SA’s vineyard is generally based on international trends and export demands. Statistics show how white grape varieties constitute 55.2% of the total acreage, with the popular Chenin Blanc representing the 18.6%. Red-wine varieties account for 44.8% of the national vineyard: Cabernet Sauvignon is the most popular red grape, making up 11.0% of the total. Shiraz comes in second with 10.3%, while Merlot accounts for 5.8%. Finally, the indigenous South African grape Pinotage (a cross between Pinot Noir and Cinsault) represents the 7.4%.
In terms of global wine production, SA ranks as 10th in overall volume production, accounting for 3.4% of the world’s wine (2018).
But what about Italian producers who are thinking about importing their wines into SA? How do international wines fare within the South African market?
Main issues for Italian wine import in South Africa
SA imports quite a bit of wine from Italy, according to a 2017 WESGRO report. France is the top import market, followed by Italy and Portugal. SA and Europe also enjoy a free trade agreement concerning organic products: since the organic wine industry is currently thriving in Italy, this is a category that producers can take advantage of.
The major issues concerning domestic wine production in SA are those derived from economic growth and spending. Consumers’ behavior concerns those who might be interested in importing wines into the country as well, since there has been a slight slowing-down of economic growth, with consumers spending less on wines over the past few years.
Another issue that might affect Italian importers would be the ever-increasing regulations on branding, as well as those on marketing restrictions on alcoholic products. SA’s legislation is currently quite strict on this matter, giving producers a hard time in distributing their name and limiting the ways they might go about selling their wines.
The advantages Italian wine importers might consider
The question that Italian importers would certainly ask is: how much demand is there for Italian wine in the SA market? The answer can be gleaned by looking at alcohol consumption statistics. Domestically, South Africans drink more beer and wine than the other alcoholic beverages (WHO), with beer (56%) representing the most popular choice (wine accounts “only” for 18%).

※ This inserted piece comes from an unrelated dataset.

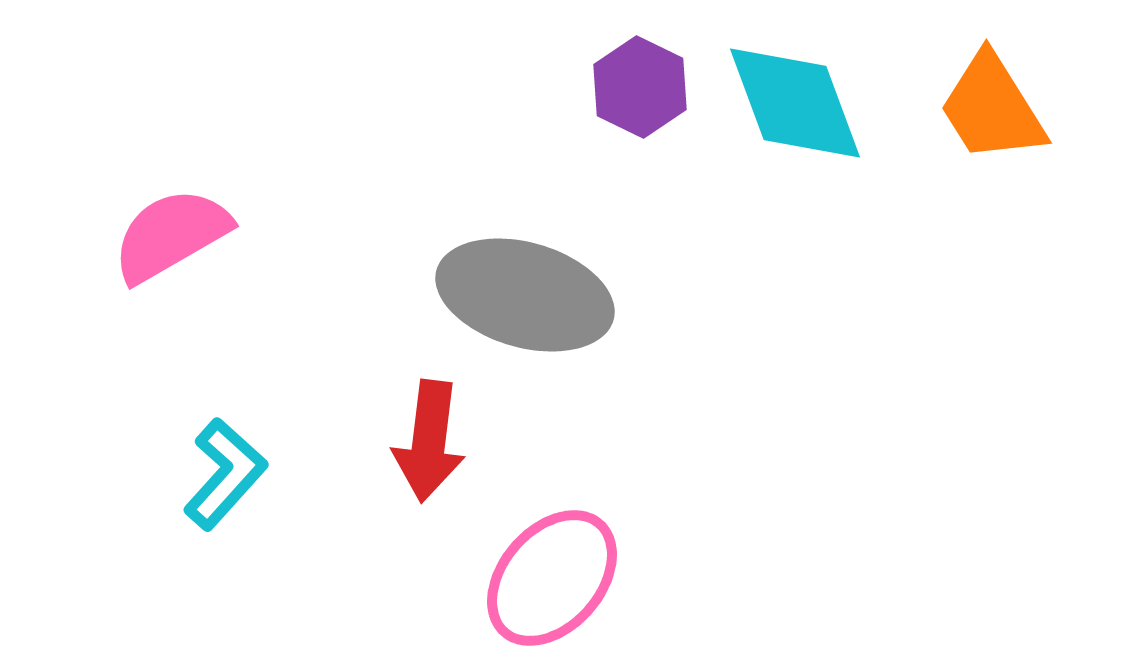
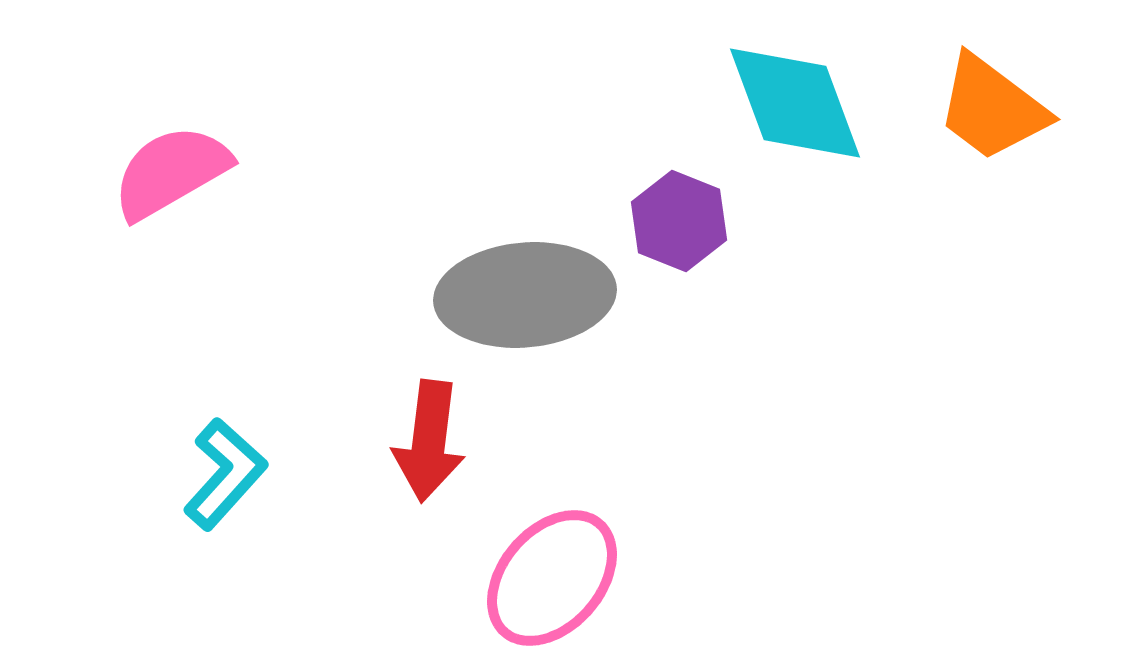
purple hexagon: moved 39 px right, 134 px down; rotated 4 degrees counterclockwise
orange trapezoid: rotated 21 degrees counterclockwise
pink semicircle: moved 63 px up
gray ellipse: rotated 21 degrees counterclockwise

In terms of demographics, it seems that males consume more beer than females (34%, four times more than their conunterpart), and this percentage has remained quite consistent over the past 12 years. The prevalence of spirits being consumed amongst males is about twice that of females.
As for wine, the prevalence of consumption amongst males is only marginally higher than the one amongst females. This is the only sub-category where female prevalence is higher than males, and in this category females overtake males, specifically in the sparkling wine/champagne (8% vs. 7%) section. This tells us that there is a market for Italian sparkling wines such as Prosecco and Northern Italy Metodo Classico (Franciacorta, Trentodoc).
Italian wine grapes in South Africa
When it comes to Italian-style wines in SA, it seems that Italian grapes are quite popular. Even though Italian varieties make up a very small segment (under 1%) of South African vineyard, they are always in demand, since about 30 Cape cellars have at least one Italian variety in their portfolio. These data should be taken as a positive sign for Italian importers who want to appeal to the South African market: it seems that they would find a wide fan-base for this genre.
Taking these data into account, it would seem that there is a market for Italian wines in SA, and that some types such as Prosecco might be easier to sell to consumers. Perhaps it might take a little more effort in terms of marketing, but there is room to grow!